Homily by St. Ambrose, Bishop of Milan.
On Virgins, 7.
There stood by the Cross His Mother. Men had forsaken Him, but she stood there fearless. Behold how the Mother of Jesus could break through her shrinking modesty, but could not belie her heart. With the eyes of a mother's love she gazed upon the Wounds of her Son, those Wounds through Which she knew that redemption for all mankind was flowing. The Mother, who feared not the executioners, was able to endure the sight of their work. Her Son was hanging upon the Cross, and she braved His tormentors.

From the same 25th Epistle to the Church of Vercelli.

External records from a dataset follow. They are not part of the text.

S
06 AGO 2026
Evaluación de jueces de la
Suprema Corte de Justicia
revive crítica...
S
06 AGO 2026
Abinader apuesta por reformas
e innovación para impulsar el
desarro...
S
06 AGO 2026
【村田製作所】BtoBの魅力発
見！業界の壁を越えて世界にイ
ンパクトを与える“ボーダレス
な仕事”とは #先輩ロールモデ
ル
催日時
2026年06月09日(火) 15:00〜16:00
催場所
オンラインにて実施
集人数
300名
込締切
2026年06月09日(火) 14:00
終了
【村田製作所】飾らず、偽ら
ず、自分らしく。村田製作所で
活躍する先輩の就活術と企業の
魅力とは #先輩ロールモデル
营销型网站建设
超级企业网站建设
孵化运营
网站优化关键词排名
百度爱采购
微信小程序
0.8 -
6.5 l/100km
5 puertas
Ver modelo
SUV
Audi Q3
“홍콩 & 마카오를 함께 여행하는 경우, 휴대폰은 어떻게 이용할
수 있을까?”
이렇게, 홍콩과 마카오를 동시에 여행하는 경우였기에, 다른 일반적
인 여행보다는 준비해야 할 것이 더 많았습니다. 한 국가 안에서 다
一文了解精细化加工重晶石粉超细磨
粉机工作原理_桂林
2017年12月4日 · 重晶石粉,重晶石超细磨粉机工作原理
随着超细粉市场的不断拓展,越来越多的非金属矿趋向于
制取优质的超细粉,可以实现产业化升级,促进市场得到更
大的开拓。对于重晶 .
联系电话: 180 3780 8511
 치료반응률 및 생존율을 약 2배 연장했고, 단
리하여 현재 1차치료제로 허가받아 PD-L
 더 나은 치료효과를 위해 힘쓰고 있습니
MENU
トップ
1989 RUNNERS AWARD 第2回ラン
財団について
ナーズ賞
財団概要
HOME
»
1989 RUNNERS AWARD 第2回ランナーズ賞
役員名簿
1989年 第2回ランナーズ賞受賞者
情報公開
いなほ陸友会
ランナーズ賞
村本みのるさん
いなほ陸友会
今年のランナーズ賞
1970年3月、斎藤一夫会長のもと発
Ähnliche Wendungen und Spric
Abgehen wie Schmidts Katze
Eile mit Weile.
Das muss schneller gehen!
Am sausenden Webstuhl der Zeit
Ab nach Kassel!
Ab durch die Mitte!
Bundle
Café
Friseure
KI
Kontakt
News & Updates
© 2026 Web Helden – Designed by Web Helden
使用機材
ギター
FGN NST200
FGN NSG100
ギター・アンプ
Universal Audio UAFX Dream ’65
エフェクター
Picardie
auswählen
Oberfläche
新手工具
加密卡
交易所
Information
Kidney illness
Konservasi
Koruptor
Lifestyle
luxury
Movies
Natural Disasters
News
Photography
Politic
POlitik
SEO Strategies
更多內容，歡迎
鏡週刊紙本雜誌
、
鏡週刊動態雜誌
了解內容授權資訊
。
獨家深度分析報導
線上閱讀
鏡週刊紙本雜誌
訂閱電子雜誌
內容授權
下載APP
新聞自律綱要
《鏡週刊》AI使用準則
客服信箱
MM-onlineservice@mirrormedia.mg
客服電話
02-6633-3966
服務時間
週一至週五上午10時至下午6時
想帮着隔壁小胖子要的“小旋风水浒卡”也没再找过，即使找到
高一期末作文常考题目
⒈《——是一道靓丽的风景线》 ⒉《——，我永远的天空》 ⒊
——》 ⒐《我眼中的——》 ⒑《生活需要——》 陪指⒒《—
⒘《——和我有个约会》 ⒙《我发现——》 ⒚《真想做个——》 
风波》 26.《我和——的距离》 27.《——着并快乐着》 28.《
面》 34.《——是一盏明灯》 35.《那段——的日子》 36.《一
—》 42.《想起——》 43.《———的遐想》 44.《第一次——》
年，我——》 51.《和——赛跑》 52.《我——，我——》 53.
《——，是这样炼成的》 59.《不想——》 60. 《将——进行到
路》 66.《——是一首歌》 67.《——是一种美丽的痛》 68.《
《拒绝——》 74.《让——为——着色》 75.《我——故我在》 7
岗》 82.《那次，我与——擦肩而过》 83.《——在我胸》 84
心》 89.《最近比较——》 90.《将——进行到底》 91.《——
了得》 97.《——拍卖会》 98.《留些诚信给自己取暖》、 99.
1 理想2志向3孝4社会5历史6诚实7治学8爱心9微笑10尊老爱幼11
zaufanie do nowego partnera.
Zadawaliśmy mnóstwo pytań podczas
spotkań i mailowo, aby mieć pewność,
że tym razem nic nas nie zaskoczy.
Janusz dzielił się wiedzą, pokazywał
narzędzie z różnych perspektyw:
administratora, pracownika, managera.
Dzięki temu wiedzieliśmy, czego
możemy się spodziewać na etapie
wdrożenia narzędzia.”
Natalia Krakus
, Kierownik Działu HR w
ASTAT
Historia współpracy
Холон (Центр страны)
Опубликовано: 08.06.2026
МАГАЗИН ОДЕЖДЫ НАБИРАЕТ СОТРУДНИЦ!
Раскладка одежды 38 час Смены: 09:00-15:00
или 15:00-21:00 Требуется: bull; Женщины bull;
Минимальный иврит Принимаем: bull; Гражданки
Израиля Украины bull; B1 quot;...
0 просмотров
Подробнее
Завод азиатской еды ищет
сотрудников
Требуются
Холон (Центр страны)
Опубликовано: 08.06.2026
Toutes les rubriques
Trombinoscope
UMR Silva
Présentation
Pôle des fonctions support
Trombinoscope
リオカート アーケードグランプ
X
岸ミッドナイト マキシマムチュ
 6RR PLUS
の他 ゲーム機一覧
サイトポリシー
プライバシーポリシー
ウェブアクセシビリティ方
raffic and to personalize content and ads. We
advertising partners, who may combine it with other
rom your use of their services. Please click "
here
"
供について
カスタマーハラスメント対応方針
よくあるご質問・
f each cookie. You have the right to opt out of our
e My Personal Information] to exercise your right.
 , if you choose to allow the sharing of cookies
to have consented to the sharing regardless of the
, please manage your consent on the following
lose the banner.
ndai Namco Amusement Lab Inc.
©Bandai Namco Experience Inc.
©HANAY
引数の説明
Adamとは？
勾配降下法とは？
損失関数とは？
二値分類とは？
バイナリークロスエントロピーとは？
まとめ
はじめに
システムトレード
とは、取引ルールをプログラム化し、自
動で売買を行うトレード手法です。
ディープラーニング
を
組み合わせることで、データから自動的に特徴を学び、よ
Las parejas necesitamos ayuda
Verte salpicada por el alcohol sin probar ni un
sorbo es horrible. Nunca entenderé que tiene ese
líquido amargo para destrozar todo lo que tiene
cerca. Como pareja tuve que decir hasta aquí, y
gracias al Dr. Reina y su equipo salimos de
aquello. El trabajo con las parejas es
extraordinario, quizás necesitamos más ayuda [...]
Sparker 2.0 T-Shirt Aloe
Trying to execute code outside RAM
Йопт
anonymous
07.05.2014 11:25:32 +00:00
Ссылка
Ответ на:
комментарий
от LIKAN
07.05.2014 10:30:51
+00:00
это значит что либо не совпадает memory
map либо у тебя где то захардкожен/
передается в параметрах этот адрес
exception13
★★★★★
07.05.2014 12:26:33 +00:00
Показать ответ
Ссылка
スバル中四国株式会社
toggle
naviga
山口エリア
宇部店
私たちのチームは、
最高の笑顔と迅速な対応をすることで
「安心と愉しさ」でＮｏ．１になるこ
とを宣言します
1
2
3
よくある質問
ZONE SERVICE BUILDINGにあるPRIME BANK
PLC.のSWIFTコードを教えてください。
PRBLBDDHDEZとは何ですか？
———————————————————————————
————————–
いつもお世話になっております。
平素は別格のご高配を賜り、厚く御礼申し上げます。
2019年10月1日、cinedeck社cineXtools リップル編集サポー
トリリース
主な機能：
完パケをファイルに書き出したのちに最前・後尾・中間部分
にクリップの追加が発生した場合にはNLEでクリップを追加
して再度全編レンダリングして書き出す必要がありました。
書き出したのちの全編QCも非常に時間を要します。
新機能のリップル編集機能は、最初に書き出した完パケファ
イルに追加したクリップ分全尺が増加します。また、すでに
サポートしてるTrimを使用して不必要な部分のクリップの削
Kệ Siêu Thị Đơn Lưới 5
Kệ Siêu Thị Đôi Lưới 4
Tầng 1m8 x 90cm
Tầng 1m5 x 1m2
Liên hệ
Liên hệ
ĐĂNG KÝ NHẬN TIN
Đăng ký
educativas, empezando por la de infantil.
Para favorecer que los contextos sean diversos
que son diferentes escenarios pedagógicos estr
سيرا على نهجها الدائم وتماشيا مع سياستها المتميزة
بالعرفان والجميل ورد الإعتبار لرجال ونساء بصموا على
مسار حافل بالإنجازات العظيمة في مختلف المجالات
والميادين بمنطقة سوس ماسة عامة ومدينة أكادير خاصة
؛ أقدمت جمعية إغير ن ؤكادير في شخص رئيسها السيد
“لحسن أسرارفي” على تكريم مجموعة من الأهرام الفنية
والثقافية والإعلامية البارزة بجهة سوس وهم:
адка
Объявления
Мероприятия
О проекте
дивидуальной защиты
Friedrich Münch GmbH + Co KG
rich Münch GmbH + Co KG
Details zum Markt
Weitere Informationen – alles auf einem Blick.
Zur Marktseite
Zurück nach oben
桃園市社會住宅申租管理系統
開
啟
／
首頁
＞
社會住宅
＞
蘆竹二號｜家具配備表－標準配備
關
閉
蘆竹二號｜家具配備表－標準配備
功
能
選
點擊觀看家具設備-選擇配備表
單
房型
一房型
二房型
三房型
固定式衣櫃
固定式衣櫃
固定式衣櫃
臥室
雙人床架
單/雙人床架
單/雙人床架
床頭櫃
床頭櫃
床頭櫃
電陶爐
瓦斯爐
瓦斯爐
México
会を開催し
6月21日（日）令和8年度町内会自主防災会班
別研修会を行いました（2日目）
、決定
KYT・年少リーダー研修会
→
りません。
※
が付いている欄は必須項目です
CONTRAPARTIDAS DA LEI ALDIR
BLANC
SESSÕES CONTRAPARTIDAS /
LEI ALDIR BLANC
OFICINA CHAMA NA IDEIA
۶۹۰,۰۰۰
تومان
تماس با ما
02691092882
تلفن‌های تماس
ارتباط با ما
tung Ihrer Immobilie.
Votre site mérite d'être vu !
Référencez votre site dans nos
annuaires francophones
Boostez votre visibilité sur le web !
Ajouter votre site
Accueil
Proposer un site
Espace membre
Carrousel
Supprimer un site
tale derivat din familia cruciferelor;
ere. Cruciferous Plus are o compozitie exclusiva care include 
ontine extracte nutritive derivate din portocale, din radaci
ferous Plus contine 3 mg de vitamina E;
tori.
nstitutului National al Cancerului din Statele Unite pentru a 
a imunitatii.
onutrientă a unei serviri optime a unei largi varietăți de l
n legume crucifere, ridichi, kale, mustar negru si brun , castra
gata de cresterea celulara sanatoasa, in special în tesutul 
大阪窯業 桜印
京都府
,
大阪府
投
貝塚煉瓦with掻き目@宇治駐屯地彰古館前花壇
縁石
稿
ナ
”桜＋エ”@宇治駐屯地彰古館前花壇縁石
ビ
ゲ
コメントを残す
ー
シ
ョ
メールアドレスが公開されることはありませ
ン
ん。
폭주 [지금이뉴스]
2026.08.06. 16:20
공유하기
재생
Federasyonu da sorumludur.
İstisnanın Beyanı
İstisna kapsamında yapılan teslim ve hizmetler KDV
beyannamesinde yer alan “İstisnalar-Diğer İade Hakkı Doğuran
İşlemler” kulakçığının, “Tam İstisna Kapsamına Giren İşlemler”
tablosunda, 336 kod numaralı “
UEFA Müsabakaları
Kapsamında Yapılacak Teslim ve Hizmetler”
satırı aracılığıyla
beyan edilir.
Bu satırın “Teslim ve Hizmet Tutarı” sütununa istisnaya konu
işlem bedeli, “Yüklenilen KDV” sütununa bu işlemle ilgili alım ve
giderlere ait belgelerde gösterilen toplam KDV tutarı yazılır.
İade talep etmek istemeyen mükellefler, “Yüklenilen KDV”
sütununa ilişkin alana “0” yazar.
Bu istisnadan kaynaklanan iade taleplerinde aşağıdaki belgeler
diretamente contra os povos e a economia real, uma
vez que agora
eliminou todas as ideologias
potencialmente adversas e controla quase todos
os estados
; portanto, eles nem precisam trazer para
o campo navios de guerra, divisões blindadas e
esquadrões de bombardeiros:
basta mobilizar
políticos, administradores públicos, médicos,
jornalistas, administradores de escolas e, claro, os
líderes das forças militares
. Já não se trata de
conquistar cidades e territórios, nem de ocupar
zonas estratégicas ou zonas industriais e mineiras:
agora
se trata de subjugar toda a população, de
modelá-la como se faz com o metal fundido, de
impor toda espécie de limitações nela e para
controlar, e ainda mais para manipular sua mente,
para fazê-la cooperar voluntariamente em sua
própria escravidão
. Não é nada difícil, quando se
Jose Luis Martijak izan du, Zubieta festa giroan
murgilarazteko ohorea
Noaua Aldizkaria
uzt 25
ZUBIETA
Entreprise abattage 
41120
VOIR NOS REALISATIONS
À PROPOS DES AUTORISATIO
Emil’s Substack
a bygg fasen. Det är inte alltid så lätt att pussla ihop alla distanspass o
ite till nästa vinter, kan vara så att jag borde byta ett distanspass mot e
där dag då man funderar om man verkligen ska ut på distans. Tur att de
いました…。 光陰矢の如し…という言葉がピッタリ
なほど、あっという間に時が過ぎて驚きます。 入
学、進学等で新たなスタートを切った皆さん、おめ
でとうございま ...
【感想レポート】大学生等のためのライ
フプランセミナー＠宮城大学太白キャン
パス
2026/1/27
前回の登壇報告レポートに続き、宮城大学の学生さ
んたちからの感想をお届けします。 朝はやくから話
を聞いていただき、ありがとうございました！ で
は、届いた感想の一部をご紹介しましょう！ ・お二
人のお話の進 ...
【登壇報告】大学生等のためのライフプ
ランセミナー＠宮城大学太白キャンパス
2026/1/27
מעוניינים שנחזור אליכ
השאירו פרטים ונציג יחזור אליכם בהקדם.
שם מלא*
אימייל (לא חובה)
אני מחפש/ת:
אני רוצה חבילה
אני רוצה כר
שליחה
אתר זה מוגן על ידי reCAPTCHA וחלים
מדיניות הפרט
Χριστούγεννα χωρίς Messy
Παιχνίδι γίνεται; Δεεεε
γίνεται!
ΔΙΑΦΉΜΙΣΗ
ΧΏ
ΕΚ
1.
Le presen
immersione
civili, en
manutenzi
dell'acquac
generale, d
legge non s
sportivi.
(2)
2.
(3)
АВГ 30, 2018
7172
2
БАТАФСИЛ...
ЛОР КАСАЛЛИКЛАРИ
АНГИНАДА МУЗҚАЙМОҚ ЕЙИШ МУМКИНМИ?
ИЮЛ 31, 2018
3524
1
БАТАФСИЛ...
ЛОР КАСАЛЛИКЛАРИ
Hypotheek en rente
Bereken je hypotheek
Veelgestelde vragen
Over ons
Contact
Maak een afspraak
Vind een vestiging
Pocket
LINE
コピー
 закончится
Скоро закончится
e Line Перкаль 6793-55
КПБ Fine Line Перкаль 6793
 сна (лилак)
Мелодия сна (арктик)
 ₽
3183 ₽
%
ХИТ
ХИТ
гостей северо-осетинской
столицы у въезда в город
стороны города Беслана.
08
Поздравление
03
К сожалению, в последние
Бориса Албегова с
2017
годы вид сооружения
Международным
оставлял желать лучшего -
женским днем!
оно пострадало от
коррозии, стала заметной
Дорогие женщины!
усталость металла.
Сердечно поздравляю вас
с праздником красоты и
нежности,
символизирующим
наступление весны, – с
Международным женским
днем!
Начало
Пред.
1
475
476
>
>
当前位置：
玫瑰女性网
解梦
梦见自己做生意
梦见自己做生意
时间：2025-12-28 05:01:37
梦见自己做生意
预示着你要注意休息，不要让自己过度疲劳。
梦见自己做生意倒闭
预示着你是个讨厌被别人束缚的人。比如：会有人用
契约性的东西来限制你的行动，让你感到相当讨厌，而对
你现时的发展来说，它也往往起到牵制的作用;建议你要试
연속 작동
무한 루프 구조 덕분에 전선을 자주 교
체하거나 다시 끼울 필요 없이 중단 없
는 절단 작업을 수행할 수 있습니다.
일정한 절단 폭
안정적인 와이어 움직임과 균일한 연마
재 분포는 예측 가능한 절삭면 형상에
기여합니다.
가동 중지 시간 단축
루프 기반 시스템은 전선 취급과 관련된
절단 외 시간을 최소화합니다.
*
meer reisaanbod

Mary, the Mother of the Lord, stood by the Cross of her Son. My only informant of this fact is the holy Evangelist John. Others have written that when the Lord suffered, the earth quaked, the heavens were veiled in darkness, the sun was hidden, and the thief received, after a good confession, the promise of Paradise. John hath taught us what the others have not taught us. Upon the Cross He called her Mother. It is reckoned (by John) a greater thing that in the moment of triumph over agony, He should have discharged the watchful duty of a Son to His Mother, than that He should have made gift of the kingdom of heaven. For if it be a sacred thing to have forgiven the thief, this so great kindness of the Son to the Mother is to be worshipped as the outcome of a tenderer and more touching love.

Behold, saith the Lord, thy son: Behold thy Mother! Christ bore witness from the Cross, and divided the offices of his tender love between his Mother and his disciple. Thus doth the Lord give us a testament, not only of his love for souls, but also of his natural affection. Moreover, the testimony which John doth give us concerning this same testament, is a worthy testimony to the original Testator himself. It is a good testament, not of earthly riches, but of eternal life, written not in ink, but in the Spirit of the living God, who speaketh of such testimony in the Psalms, saying: My tongue is the pen of a ready writer.